As stated earlier, Weber credits the nature of Calvinistic Protestantism with the co-constituted rise of capitalism in Northwestern Europe. He contends that this theology- and the subsequent lifestyle- has inherent elective affinity with capitalism and the nation-state. For clarification, this co-constitution implies a reinforcement and reification of capitalist values through the Protestant culture. Additionally, though it may look like an argument leaning towards a theological defense, Weber contends that the Protestant work ethic was produced alongside rationalism and an increasing desire in all socio-political fields for scientific investigation. Something within Protestantism was peculiarly adept at mitigating the decline of supernatural beliefs and the “disenchantment of the world.” It was a doctrine that could meld the material accumulation of economic capitalism to the metaphysical assertion of one’s providential and eternal fate.

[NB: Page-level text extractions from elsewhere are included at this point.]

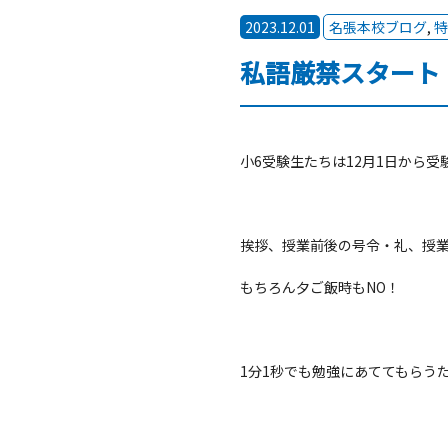
2023.12.01
名張本校ブログ
,
特
私語厳禁スタート
小6受験生たちは12月1日から受
挨拶、授業前後の号令・礼、授業
もちろん夕ご飯時もNO！
1分1秒でも勉強にあててもらう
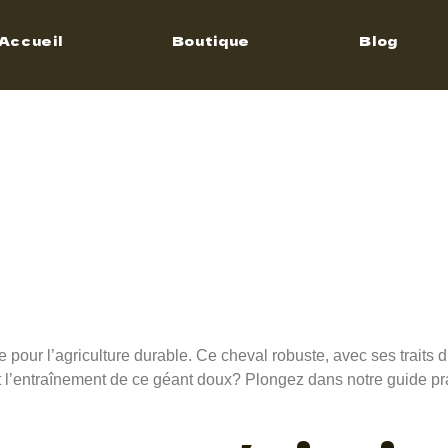
 de trai
Accueil
Boutique
Blog
gien (Dø
andsdal
ur l’agriculture durable. Ce cheval robuste, avec ses traits dis
 et l’entraînement de ce géant doux? Plongez dans notre guide p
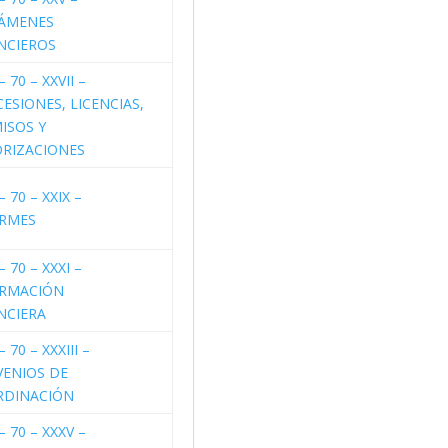
TÁMENES
NCIEROS
– 70 – XXVII –
ESIONES, LICENCIAS,
ISOS Y
RIZACIONES
– 70 – XXIX –
ORMES
– 70 – XXXI –
ORMACIÓN
NCIERA
– 70 – XXXIII –
ENIOS DE
RDINACIÓN
– 70 – XXXV –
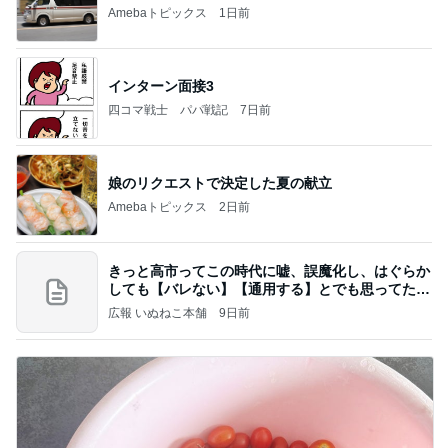
Amebaトピックス
1日前
インターン面接3
四コマ戦士 パパ戦記
7日前
娘のリクエストで決定した夏の献立
Amebaトピックス
2日前
きっと高市ってこの時代に嘘、誤魔化し、はぐらか
しても【バレない】【通用する】とでも思ってたん
だろ
広報 いぬねこ本舗
9日前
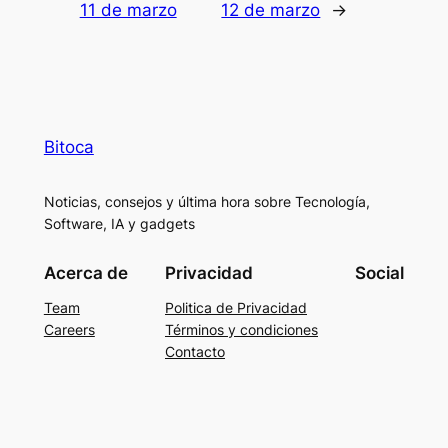
11 de marzo
12 de marzo
→
Bitoca
Noticias, consejos y última hora sobre Tecnología,
Software, IA y gadgets
Acerca de
Privacidad
Social
Team
Politica de Privacidad
Careers
Términos y condiciones
Contacto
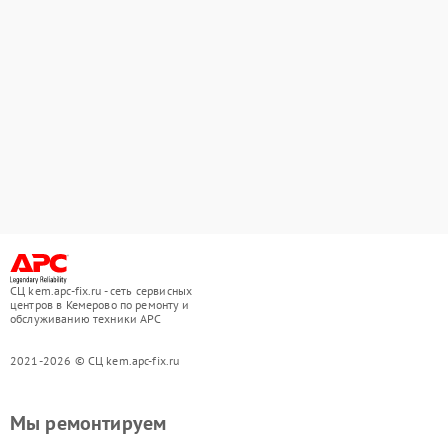
СЦ kem.apc-fix.ru - сеть сервисных
центров в Кемерово по ремонту и
обслуживанию техники APC
2021-2026 © СЦ kem.apc-fix.ru
Мы ремонтируем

It could do so along the lines of physical, moral, social, and economic asceticism.
In Chapter Four of The Protestant Work Ethic, Weber summarizes the four principal forms of ascetic Protestantism: Calvinism, Pietism, Methodism, and sects of the Baptist movement. Weber is not particularly interested in the dogmatic foundations and “ethical theory” of these branches, but is rather concerned with the moral practices of each. It is these moral practices that undergirded the economic system in which they were wrangled. He defines the first form as “Calvinism [as it] assumes in the main area of influence in Western Europe.” This first form of ascetic Protestantism was integral to the spirit of capitalism for a key reason: historically speaking, the Christian religiously devout rejected economic pursuits in the construction of their faith. However, Calvinism notably supported these earthly endeavors, seeing them as rational imperatives. The worldview then imbued economic gain with a moral and spiritual virtue that had not previously defined the world of economics and labor. This moral imperative drove the hand of European capitalists. In addition to the Predestination theology and the embrace of economic pursuits within Calvinism, Weber also explores values of discipline, frugality, and hard work embedded in the faith.